La pénétration du docteur n’était pas en défaut.
En effet, une idée abominable avait traversé l’esprit de Mme de La Verberie, l’idée de supprimer cet enfant, qui serait le vivant témoignage de la faute de Valentine.
Se sentant devinée, cette femme si dure et si hautaine baissa les yeux sous le regard obstiné du vieux médecin.
– Je ne vous comprends pas, docteur, murmurait-elle.
– Mais je m’entends, moi, madame la comtesse; j’ai voulu dire simplement qu’un crime n’efface pas une faute.
– Docteur!…
– Je vous dis ce que je pense, madame. Si je me suis trompé, tant mieux pour vous. En ce moment, l’état de mademoiselle Valentine est grave, mais pas inquiétant. Des émotions trop violentes ont ébranlé sa jeune organisation, et elle est en proie à une fièvre violente, que nous calmerons vite, je l’espère.
La comtesse comprenait si bien que les soupçons du vieux médecin n’étaient pas dissipés, qu’elle essaya de l’attendrissement.
– Au moins, docteur, fit-elle, vous m’assurez qu’il n’y a aucun danger?

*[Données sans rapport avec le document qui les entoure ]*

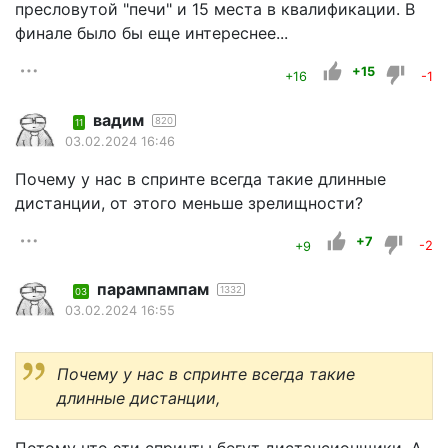
пресловутой "печи" и 15 места в квалификации. В
финале было бы еще интереснее...
+15
+16
-1
вадим
820
11
03.02.2024 16:46
Почему у нас в спринте всегда такие длинные
дистанции, от этого меньше зрелищности?
+7
+9
-2
парампампам
1332
03
03.02.2024 16:55
Почему у нас в спринте всегда такие
длинные дистанции,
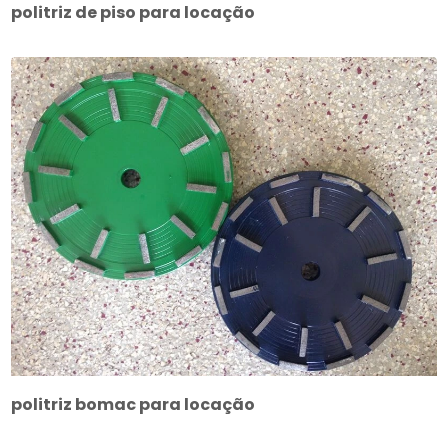
politriz de piso para locação
politriz bomac para locação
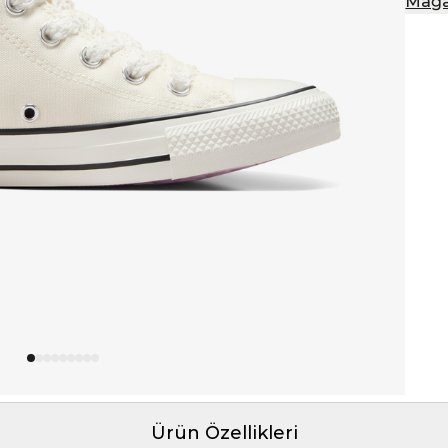
Mağa
Ürün Özellikleri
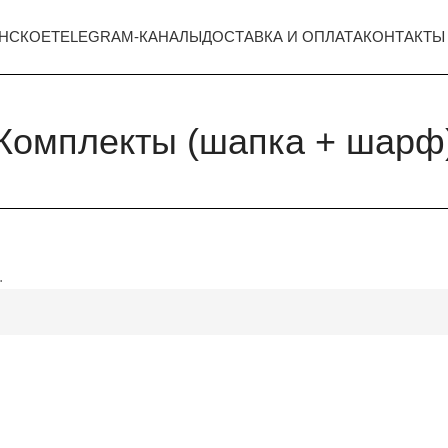
НСКОЕ
TELEGRAM-КАНАЛЫ
ДОСТАВКА И ОПЛАТА
КОНТАКТЫ
Комплекты (шапка + шарф
.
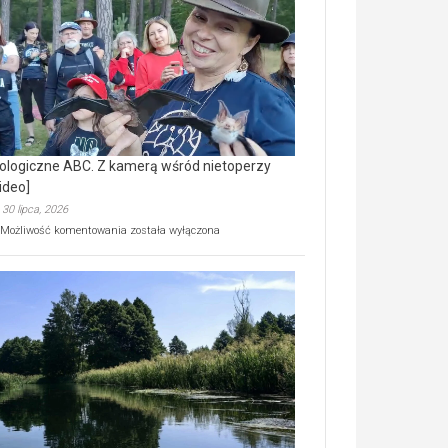
prawdziwy
skarb
natury
[wideo]
ologiczne ABC. Z kamerą wśród nietoperzy
ideo]
30 lipca, 2026
Ekologiczne
Możliwość komentowania
została wyłączona
ABC.
Z
kamerą
wśród
nietoperzy
[wideo]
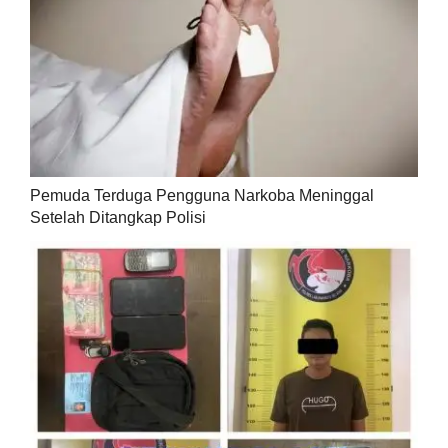
Pemuda Terduga Pengguna Narkoba Meninggal
Setelah Ditangkap Polisi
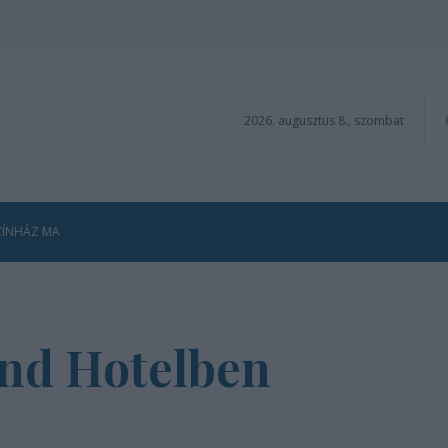
2026. augusztus 8., szombat
ZÍNHÁZ MA
and Hotelben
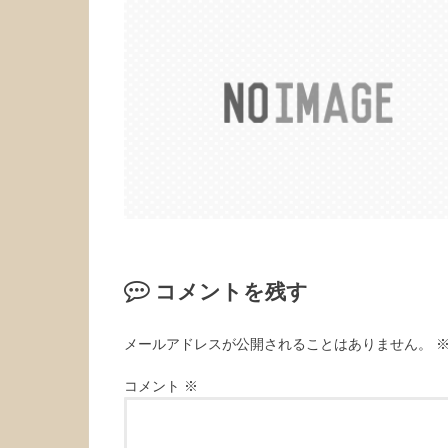
コメントを残す
メールアドレスが公開されることはありません。
コメント
※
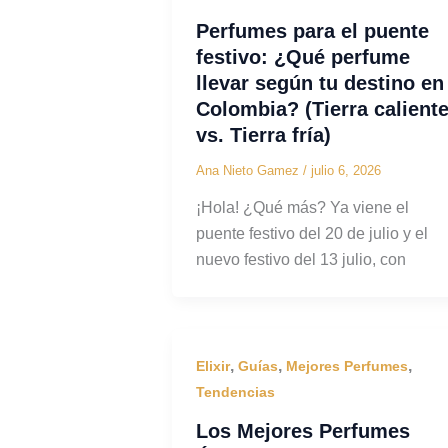
Perfumes para el puente
festivo: ¿Qué perfume
llevar según tu destino en
Colombia? (Tierra calient
vs. Tierra fría)
Ana Nieto Gamez
/
julio 6, 2026
¡Hola! ¿Qué más? Ya viene el
puente festivo del 20 de julio y el
nuevo festivo del 13 julio, con
,
,
,
Elixir
Guías
Mejores Perfumes
Tendencias
Los Mejores Perfumes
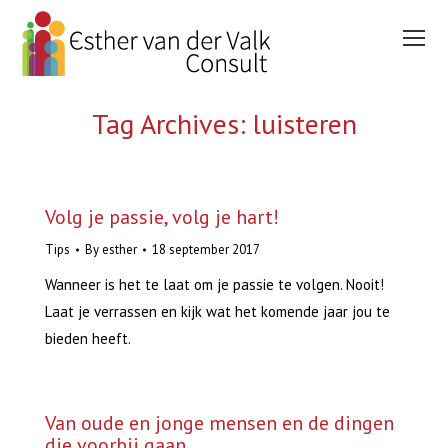
Tag Archives:
luisteren
You are here:
Volg je passie, volg je hart!
Tips
By
esther
18 september 2017
Wanneer is het te laat om je passie te volgen. Nooit!
Laat je verrassen en kijk wat het komende jaar jou te
bieden heeft.
Van oude en jonge mensen en de dingen
die voorbij gaan….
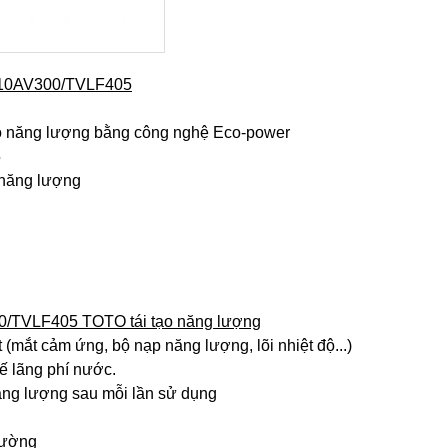
N10AV300/TVLF405
ạo năng lượng bằng công nghệ Eco-power
5
 năng lượng
0/TVLF405 TOTO tái tạo năng lượng
t (mắt cảm ứng, bộ nạp năng lượng, lõi nhiệt độ...)
ế lãng phí nước.
ăng lượng sau mỗi lần sử dụng
rường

– Aucun, madame, répondit M. Raget avec une fine pointe d’ironie; que votre tendresse maternelle se rassure. Ce qu’il faut avant tout à la pauvre enfant, c’est un repos d’esprit que seule vous pouvez lui donner. Quelques bonnes et douces paroles de vous feront plus et mieux que toutes mes prescriptions. Mais, sachez-le bien, la moindre secousse, le plus léger ébranlement cérébral, auraient des suites funestes.
– Il est vrai, dit hypocritement la comtesse, que sur le premier moment, en apprenant que ma bien-aimée Valentine était victime d’un lâche séducteur, je n’ai pas été maîtresse de ma colère.